If the render thread has an event queue that listens to a user event source from the logic thread, you can send events from the logic thread to the render thread trough al_emit_user_event. The queue in the render thread will automatically get the event.
Those TVs with such high framerates are meant to be used for stereoscopic 3d anyway.
I don't think it really has any point to go far beyond 120hz for 2d.
From what I've read the point of 100Hz or 120Hz monitors is different... a large amount of movies uses 24 FPS. On a 60Hz monitor that can't be smoothly displayed without stutter since not each frame can be displayed for the same time (unless you do some kind of interpolation - which leads to different artifacts). On 100 Hz or 120 Hz it looks completely smooth however (each single source frame is displayed for 4 or 5 frames respectively).
Yeah, I reduced the timer to 100 FPS now. Seems to be the best solution. Anything above is overkill, really.
If the render thread has an event queue that listens to a user event source from the logic thread, you can send events from the logic thread to the render thread trough al_emit_user_event. The queue in the render thread will automatically get the event.
That is exactly what I intend to do. Don't know if I made another impression. All I need to know is if event queues are thread-safe (in other words: if one thread can edit/fill an event queue while another is reading it) or if I need to protect them from simultaneous access. Of course I could read AND clear the event queue in the rendering thread, but in my opinion that's inconvenient, so as long as it's not unsafe I prefer to clear the event queue in the logic thread.
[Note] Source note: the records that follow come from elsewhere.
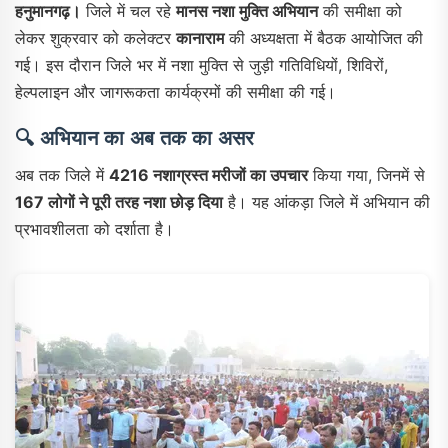
हनुमानगढ़।
जिले में चल रहे
मानस नशा मुक्ति अभियान
की समीक्षा को
लेकर शुक्रवार को कलेक्टर
कानाराम
की अध्यक्षता में बैठक आयोजित की
गई। इस दौरान जिले भर में नशा मुक्ति से जुड़ी गतिविधियों, शिविरों,
हेल्पलाइन और जागरूकता कार्यक्रमों की समीक्षा की गई।
🔍
अभियान का अब तक का असर
अब तक जिले में
4216 नशाग्रस्त मरीजों का उपचार
किया गया, जिनमें से
167 लोगों ने पूरी तरह नशा छोड़ दिया
है। यह आंकड़ा जिले में अभियान की
प्रभावशीलता को दर्शाता है।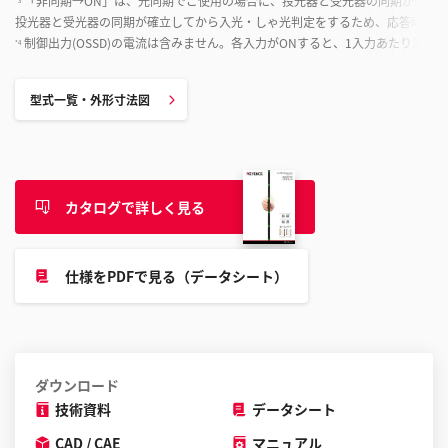
「非同期→ON」は、光同期でご使用の場合に、投光器と受光器の同期が取れ
*3
投光器と受光器の同期が確立してから入光・しゃ光判定をするため、応答時間が
制御出力(OSSD)の電流は含みません。各入力がONすると、1入力あたり消費電
*4
型式一覧・外形寸法図
カタログで詳しく見る
仕様をPDFで見る（データシート）
ダウンロード
技術資料
データシート
CAD / CAE
マニュアル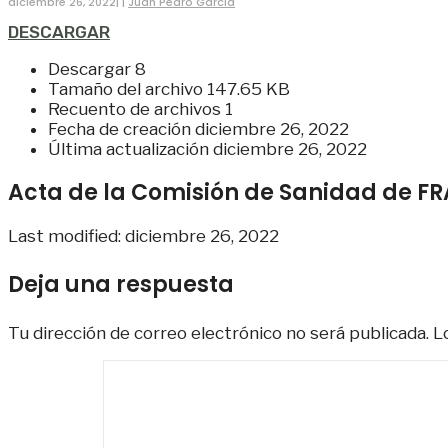
diciembre 26, 2022
|
|
Juan Pedro García
DESCARGAR
Descargar
8
Tamaño del archivo
147.65 KB
Recuento de archivos
1
Fecha de creación
diciembre 26, 2022
Última actualización
diciembre 26, 2022
Acta de la Comisión de Sanidad de F
Last modified: diciembre 26, 2022
Deja una respuesta
Tu dirección de correo electrónico no será publicada.
Lo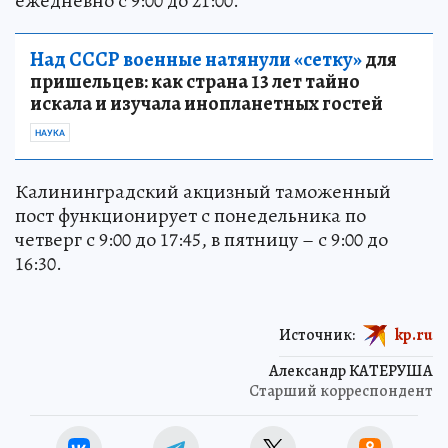
электронного декларирования) будут работать
ежедневно с 9:00 до 21:00.
Над СССР военные натянули «сетку»
для
пришельцев: как страна 13 лет тайно
искала и изучала инопланетных гостей
НАУКА
Калининградский акцизный таможенный
пост функционирует с понедельника по
четверг с 9:00 до 17:45, в пятницу – с 9:00 до
16:30.
Источник:
kp.ru
Александр КАТЕРУША
Старший корреспондент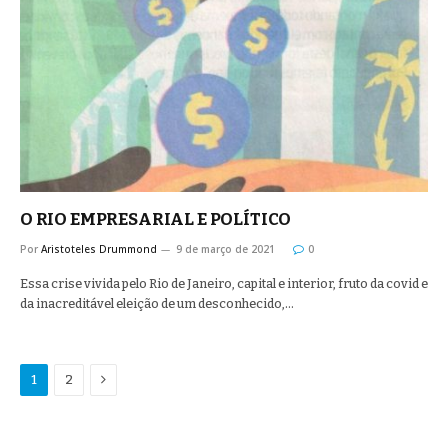
O RIO EMPRESARIAL E POLÍTICO
Por
Aristoteles Drummond
9 de março de 2021
0
Essa crise vivida pelo Rio de Janeiro, capital e interior, fruto da covid e
da inacreditável eleição de um desconhecido,…
Proximo
1
2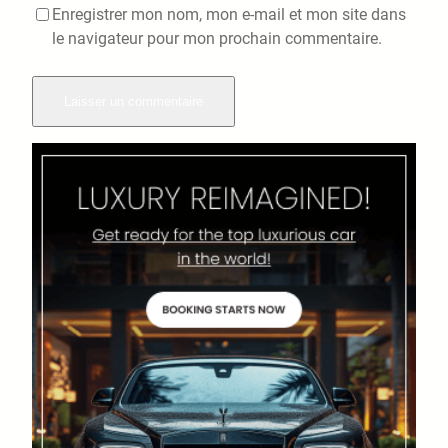
Enregistrer mon nom, mon e-mail et mon site dans
le navigateur pour mon prochain commentaire.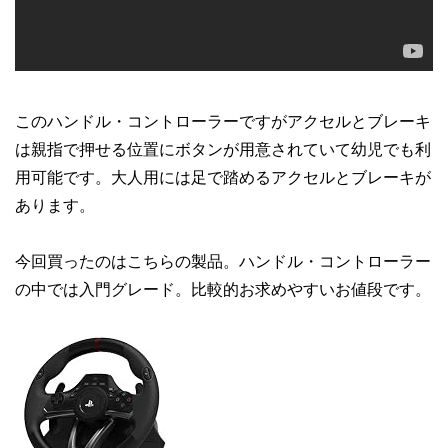
このハンドル・コントローラーですがアクセルとブレーキ
は親指で押せる位置にボタンが用意されていて幼児でも利
用可能です。大人用には足で踏めるアクセルとブレーキが
あります。
今回買ったのはこちらの製品。ハンドル・コントローラー
の中では入門グレード。比較的お求めやすいお値段です。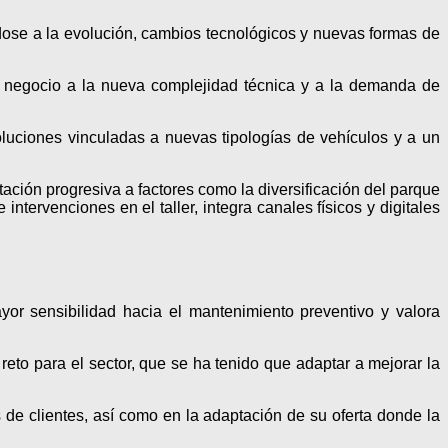
se a la evolución, cambios tecnológicos y nuevas formas de
e negocio a la nueva complejidad técnica y a la demanda de
oluciones vinculadas a nuevas tipologías de vehículos y a un
ación progresiva a factores como la diversificación del parque
ntervenciones en el taller, integra canales físicos y digitales
r sensibilidad hacia el mantenimiento preventivo y valora
eto para el sector, que se ha tenido que adaptar a mejorar la
 de clientes, así como en la adaptación de su oferta donde la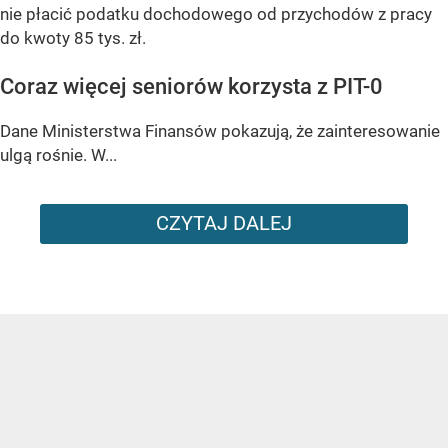
nie płacić podatku dochodowego od przychodów z pracy
do kwoty 85 tys. zł.
Coraz więcej seniorów korzysta z PIT-0
Dane Ministerstwa Finansów pokazują, że zainteresowanie
ulgą rośnie. W...
CZYTAJ DALEJ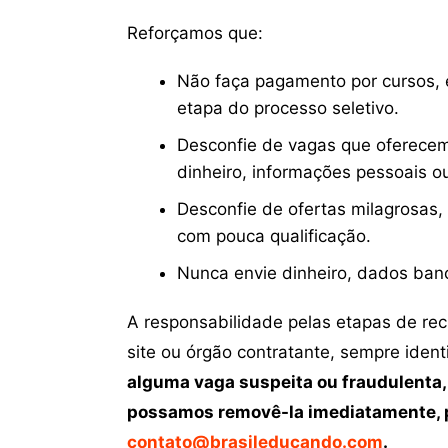
Reforçamos que:
Não faça pagamento por cursos, e
etapa do processo seletivo.
Desconfie de vagas que oferecem
dinheiro, informações pessoais o
Desconfie de ofertas milagrosas,
com pouca qualificação.
Nunca envie dinheiro, dados ban
A responsabilidade pelas etapas de re
site ou órgão contratante, sempre iden
alguma vaga suspeita ou fraudulenta,
possamos removê-la imediatamente, p
contato@brasileducando.com
.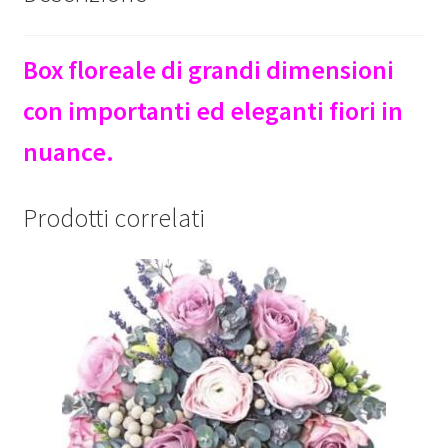
Box floreale di grandi dimensioni
con importanti ed eleganti fiori in
nuance.
Prodotti correlati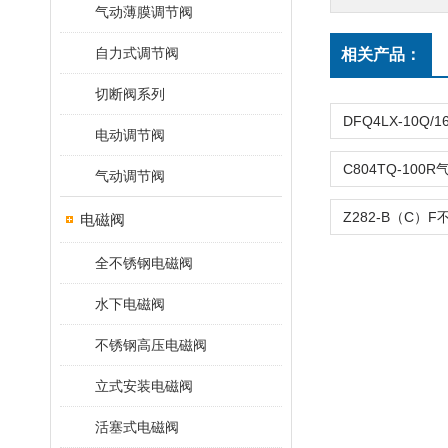
气动薄膜调节阀
自力式调节阀
相关产品：
切断阀系列
电动调节阀
气动调节阀
电磁阀
全不锈钢电磁阀
水下电磁阀
不锈钢高压电磁阀
立式安装电磁阀
活塞式电磁阀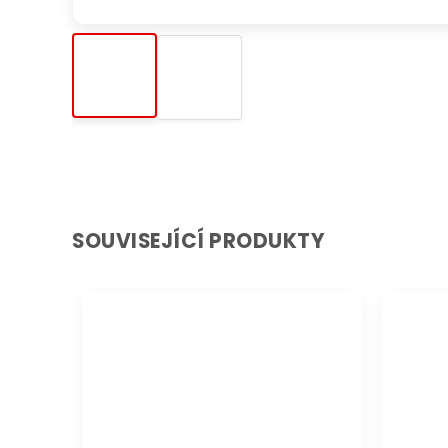
SOUVISEJÍCÍ PRODUKTY
DOPRAVA ZDARMA
DOPRAVA 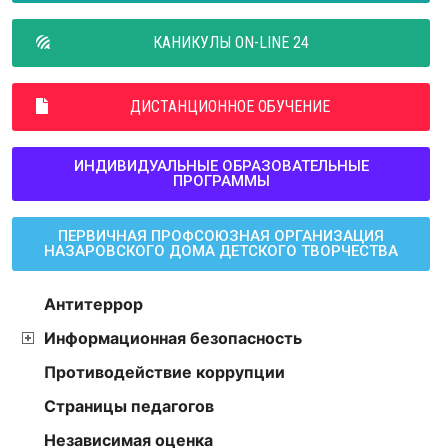
КАНИКУЛЫ ON-LINE 24
ДИСТАНЦИОННОЕ ОБУЧЕНИЕ
ИНДИВИДУАЛЬНЫЕ ОБРАЗОВАТЕЛЬНЫЕ
ПРОГРАММЫ
ПЕРВИЧНАЯ ПРОФСОЮЗНАЯ ОРГАНИЗАЦИЯ
НАЗАРОВСКОГО ДОМА ДЕТСКОГО ТВОРЧЕСТВА
Антитеррор
Информационная безопасность
Противодействие коррупции
Страницы педагогов
Независимая оценка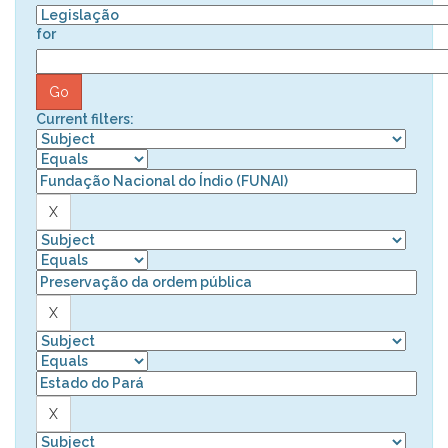
for
Current filters: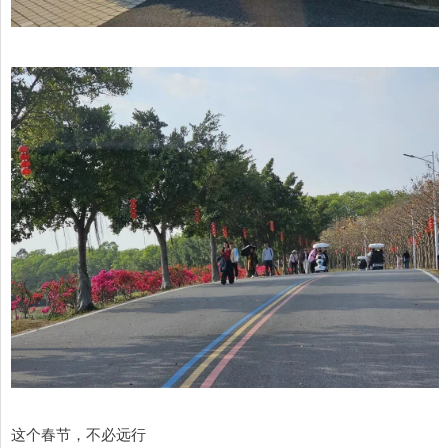
这个春节，不必远行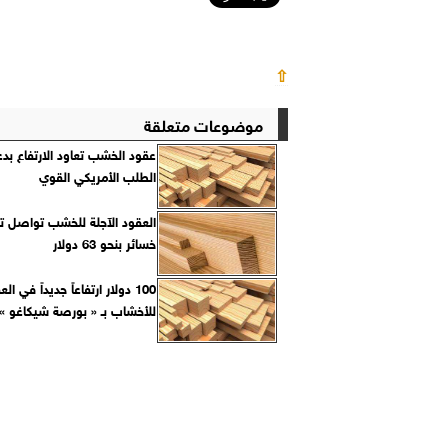
⇧
موضوعات متعلقة
عقود الخشب تعاود الارتفاع بد
الطلب الأمريكي القوي
العقود الآجلة للخشب تواصل ت
خسائر بنحو 63 دولار
100 دولار ارتفاعاً جديداً في ال
للأخشاب بـ « بورصة شيكاغو »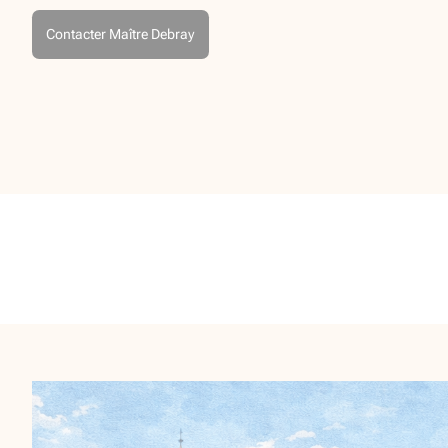
Contacter Maître Debray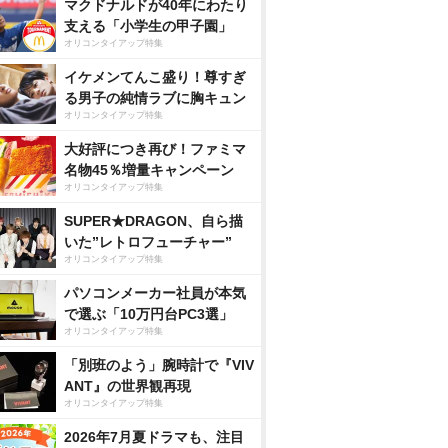
マクドナルドが40年にわたり
支える「小学生の甲子園」
オリコンタイアップ特集
イケメンてんこ盛り！尊すぎ
る男子の純情ラブに胸キュン
オリコンタイアップ特集
大好評につき再び！ファミマ
名物45％増量キャンペーン
オリコンタイアップ特集
SUPER★DRAGON、自ら描
いた”レトロフューチャー”
オリコンタイアップ特集
パソコンメーカー社員が本気
で選ぶ「10万円台PC3選」
オリコンタイアップ特集
「別班のよう」腕時計で『VIV
ANT』の世界観再現
オリコンタイアップ特集
2026年7月夏ドラマも、注目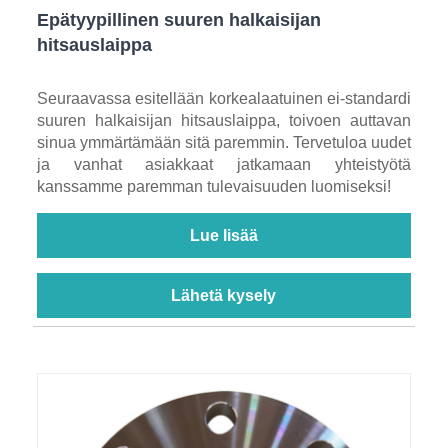
Epätyypillinen suuren halkaisijan
hitsauslaippa
Seuraavassa esitellään korkealaatuinen ei-standardi
suuren halkaisijan hitsauslaippa, toivoen auttavan
sinua ymmärtämään sitä paremmin. Tervetuloa uudet
ja vanhat asiakkaat jatkamaan yhteistyötä
kanssamme paremman tulevaisuuden luomiseksi!
Lue lisää
Lähetä kysely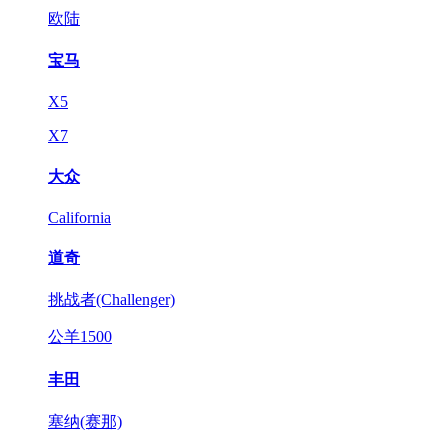
欧陆
宝马
X5
X7
大众
California
道奇
挑战者(Challenger)
公羊1500
丰田
塞纳(赛那)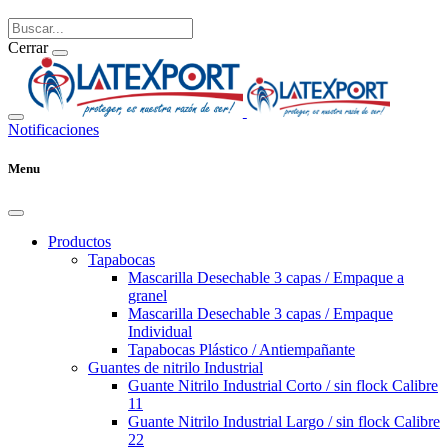
Cerrar
Notificaciones
Menu
Productos
Tapabocas
Mascarilla Desechable 3 capas / Empaque a
granel
Mascarilla Desechable 3 capas / Empaque
Individual
Tapabocas Plástico / Antiempañante
Guantes de nitrilo Industrial
Guante Nitrilo Industrial Corto / sin flock Calibre
11
Guante Nitrilo Industrial Largo / sin flock Calibre
22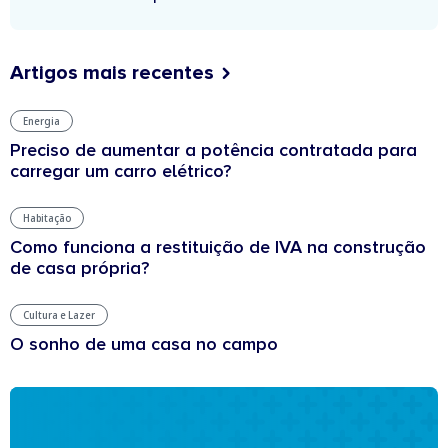
Artigos mais recentes
Energia
Preciso de aumentar a potência contratada para
carregar um carro elétrico?
Habitação
Como funciona a restituição de IVA na construção
de casa própria?
Cultura e Lazer
O sonho de uma casa no campo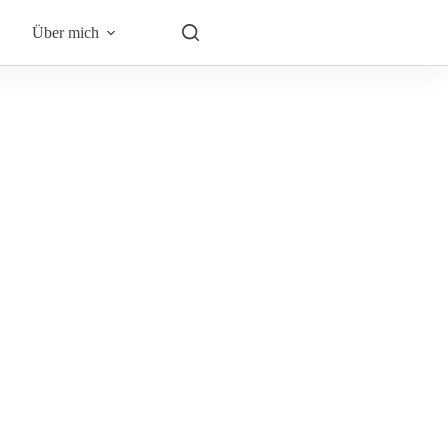
Über mich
Or in other words: Whenver the logic threads emits a new user event, I want it to clear the last one afterwards (probably with al_get_next_event(), whereas I use al_peek_next_event() in the rendering thread).
Event queues are thread safe.
Alright, thanks. That's all for now.
Even if the allegro functions are thread safe, the way you describe isn't. You can't have two threads read the same queue, each at their own speed.
I'll always make sure that the rendering thread has at least one valid event to work with (since I'll use al_peek_next_event()), so as long as simultaneously reading/editing the queue itself doesn't cause errors I'll be fine.